» **Task description**
Wherever "этот" shows up in the records below, copy the whole line.

» **Provided data**
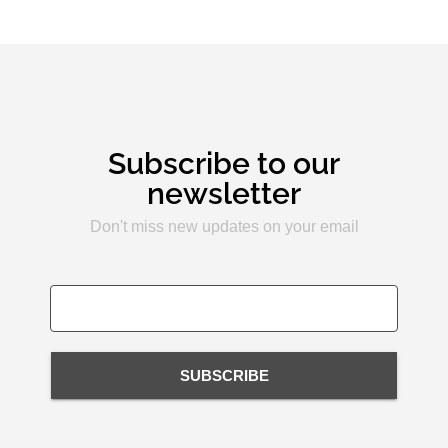
Subscribe to our
newsletter
Don't miss new updates on your email
SUBSCRIBE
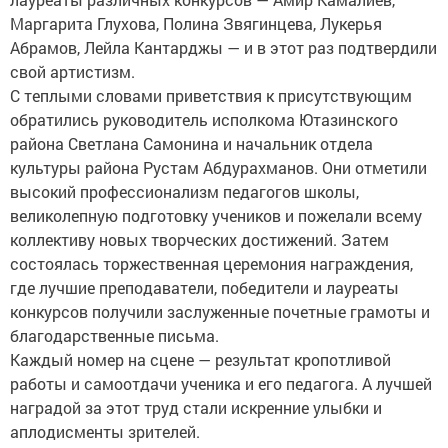
Маргарита Глухова, Полина Звягинцева, Лукерья
Абрамов, Лейла Кантарджы — и в этот раз подтвердили
свой артистизм.
С теплыми словами приветствия к присутствующим
обратились руководитель исполкома Ютазинского
района Светлана Самонина и начальник отдела
культуры района Рустам Абдурахманов. Они отметили
высокий профессионализм педагогов школы,
великолепную подготовку учеников и пожелали всему
коллективу новых творческих достижений. Затем
состоялась торжественная церемония награждения,
где лучшие преподаватели, победители и лауреаты
конкурсов получили заслуженные почетные грамоты и
благодарственные письма.
Каждый номер на сцене — результат кропотливой
работы и самоотдачи ученика и его педагога. А лучшей
наградой за этот труд стали искренние улыбки и
аплодисменты зрителей.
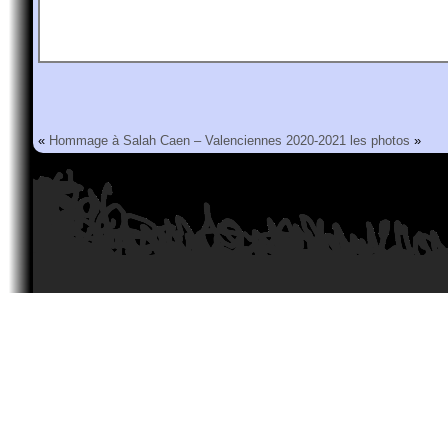
«
Hommage à Salah
Caen – Valenciennes 2020-2021 les photos
»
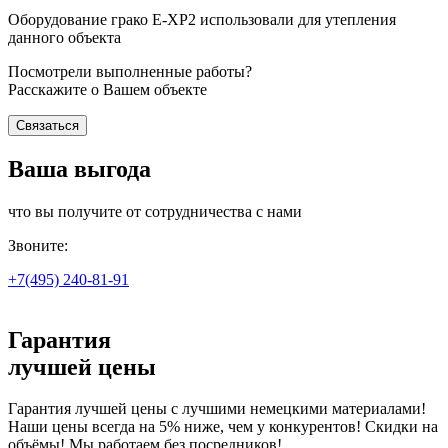
Оборудование грако Е-ХР2 использовали для утепления
данного объекта
Посмотрели выполненные работы?
Расскажите о Вашем объекте
Связаться
Ваша выгода
что вы получите от сотрудничества с нами
Звоните:
+7(495)
240-81-91
Гарантия
лучшей цены
Гарантия лучшей цены с лучшими немецкими материалами!
Наши цены всегда на 5% ниже, чем у конкурентов! Скидки на
объёмы! Мы работаем без посредников!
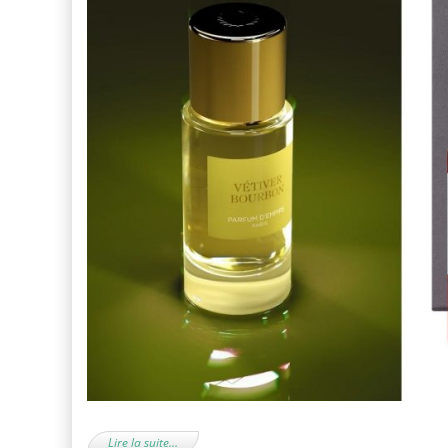
Lire la suite…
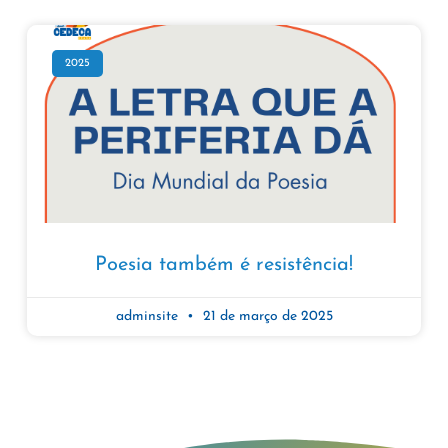
2025
Poesia também é resistência!
adminsite
21 de março de 2025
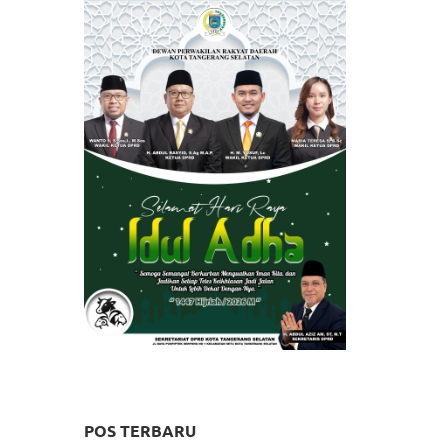
POS TERBARU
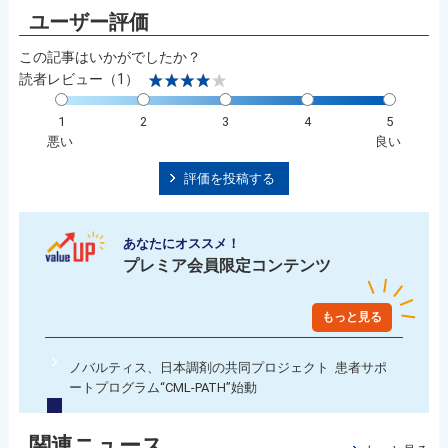
この記事はいかがでしたか？
読者レビュー（1）
1
2
3
4
5
悪い
良い
評価を投稿する
あなたにオススメ！
プレミア会員限定コンテンツ
もっと見る
ノバルティス、日本調剤の共同プロジェクト 患者サポ
ートプログラム“CML-PATH”始動
関連ニュース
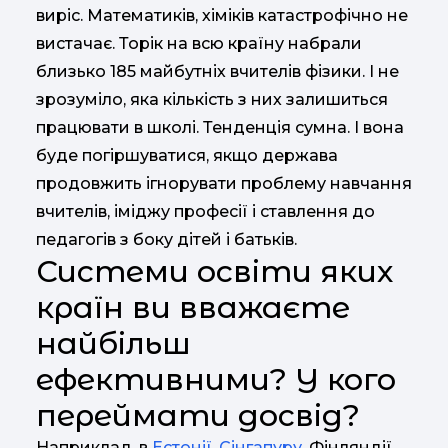
виріс. Математиків, хіміків катастрофічно не
вистачає. Торік на всю країну набрали
близько 185 майбутніх вчителів фізики. І не
зрозуміло, яка кількість з них залишиться
працювати в школі. Тенденція сумна. І вона
буде погіршуватися, якщо держава
продовжить ігнорувати проблему навчання
вчителів, іміджу професії і ставлення до
педагогів з боку дітей і батьків.
Системи освіти яких
країн ви вважаєте
найбільш
ефективними? У кого
переймати досвід?
Наприклад, в
Естонії
,
Сінгапуру
, Фінляндії.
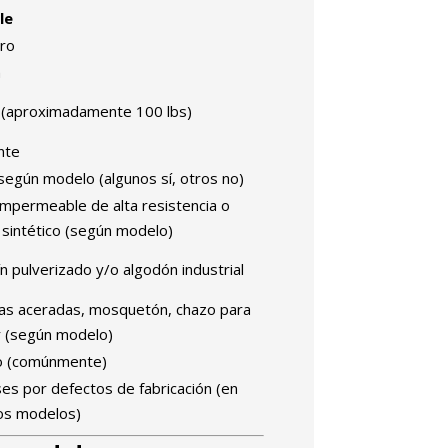
le
ro
m
 (aproximadamente 100 lbs)
nte
 según modelo (algunos sí, otros no)
impermeable de alta resistencia o
 sintético (según modelo)
n pulverizado y/o algodón industrial
las aceradas, mosquetón, chazo para
r (según modelo)
o (comúnmente)
es por defectos de fabricación (en
os modelos)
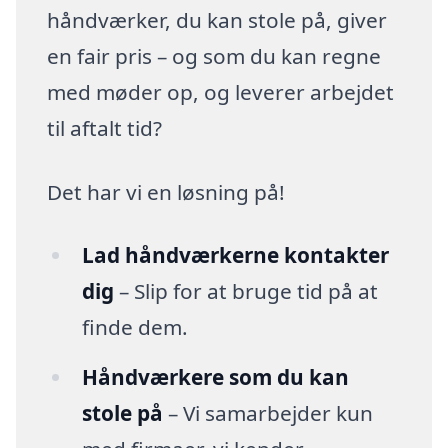
håndværker, du kan stole på, giver
en fair pris – og som du kan regne
med møder op, og leverer arbejdet
til aftalt tid?
Det har vi en løsning på!
Lad håndværkerne kontakter
dig
– Slip for at bruge tid på at
finde dem.
Håndværkere som du kan
stole på
– Vi samarbejder kun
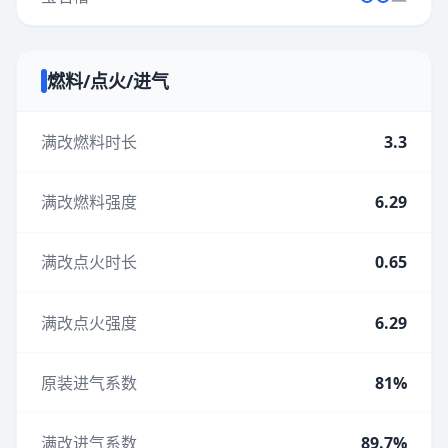
燃料/点火/进气
满改燃料时长
3.3
满改燃料强度
6.29
满改点火时长
0.65
满改点火强度
6.29
原装进气系数
81%
满改进气系数
89.7%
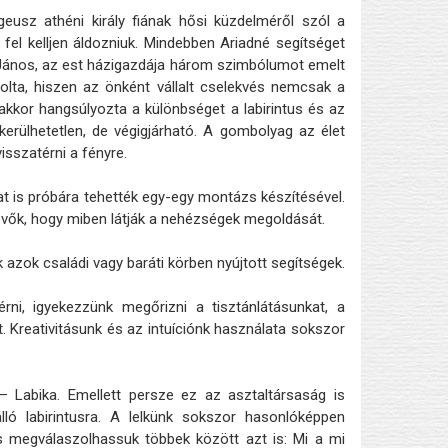
eusz athéni király fiának hősi küzdelméről szól a
 fel kelljen áldozniuk. Mindebben Ariadné segítséget
i János, az est házigazdája három szimbólumot emelt
olta, hiszen az önként vállalt cselekvés nemcsak a
nakkor hangsúlyozta a különbséget a labirintus és az
kerülhetetlen, de végigjárható. A gombolyag az élet
isszatérni a fényre.
t is próbára tehették egy-egy montázs készítésével.
vevők, hogy miben látják a nehézségek megoldását.
azok családi vagy baráti körben nyújtott segítségek.
ni, igyekezzünk megőrizni a tisztánlátásunkat, a
. Kreativitásunk és az intuíciónk használata sokszor
 – Labika. Emellett persze ez az asztaltársaság is
lló labirintusra. A lelkünk sokszor hasonlóképpen
és megválaszolhassuk többek között azt is: Mi a mi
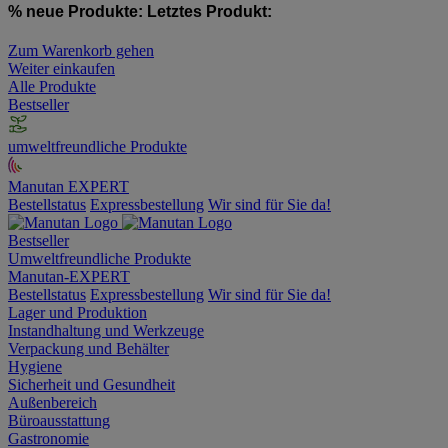
% neue Produkte:
Letztes Produkt:
Zum Warenkorb gehen
Weiter einkaufen
Alle Produkte
Bestseller
umweltfreundliche Produkte
Manutan EXPERT
Bestellstatus
Expressbestellung
Wir sind für Sie da!
Bestseller
Umweltfreundliche Produkte
Manutan-EXPERT
Bestellstatus
Expressbestellung
Wir sind für Sie da!
Lager und Produktion
Instandhaltung und Werkzeuge
Verpackung und Behälter
Hygiene
Sicherheit und Gesundheit
Außenbereich
Büroausstattung
Gastronomie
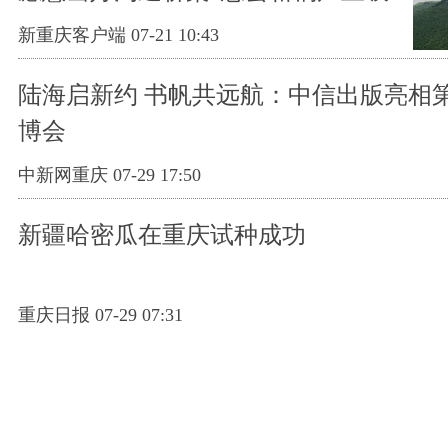
引海外华媒关注
新重庆客户端 07-21 10:43
陆海启新约 书帆共远航：中信出版亮相第
博会
中新网重庆 07-29 17:50
新疆哈密瓜在重庆试种成功
重庆日报 07-29 07:31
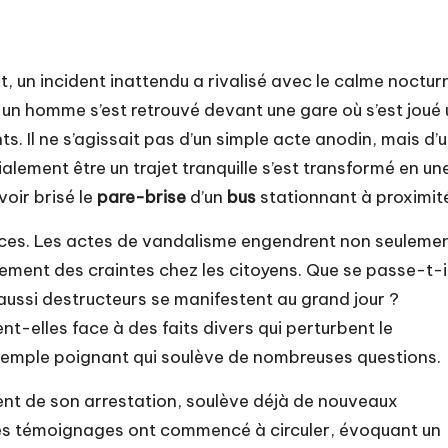
t, un incident inattendu a rivalisé avec le calme noctur
, un homme s’est retrouvé devant une gare où s’est joué 
ts. Il ne s’agissait pas d’un simple acte anodin, mais d’
ialement être un trajet tranquille s’est transformé en un
oir brisé le
pare-brise
d’un
bus
stationnant à proximit
nces. Les actes de vandalisme engendrent non seuleme
alement des craintes chez les citoyens. Que se passe-t-i
ussi destructeurs se manifestent au grand jour ?
nt-elles face à des faits divers qui perturbent le
 exemple poignant qui soulève de nombreuses questions.
nt de son arrestation, soulève déjà de nouveaux
, des témoignages ont commencé à circuler, évoquant un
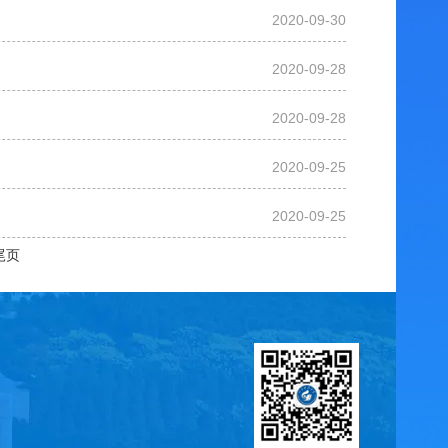
2020-09-30
2020-09-28
2020-09-28
2020-09-25
2020-09-25
尾页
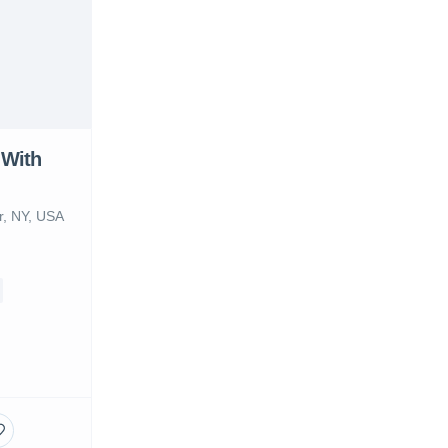
 With
r, NY, USA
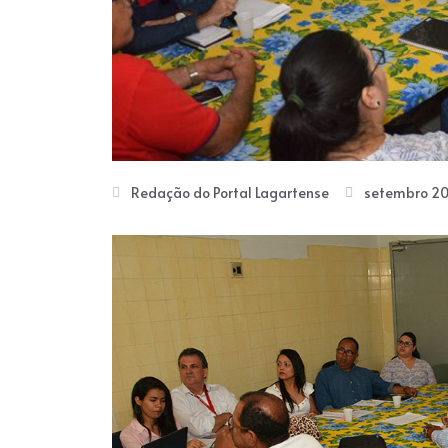
Redação do Portal Lagartense
setembro 20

» **Finished exercise**
Абрамов, Лейла Кантарджы — и в этот раз подтвердили
наградой за этот труд стали искренние улыбки и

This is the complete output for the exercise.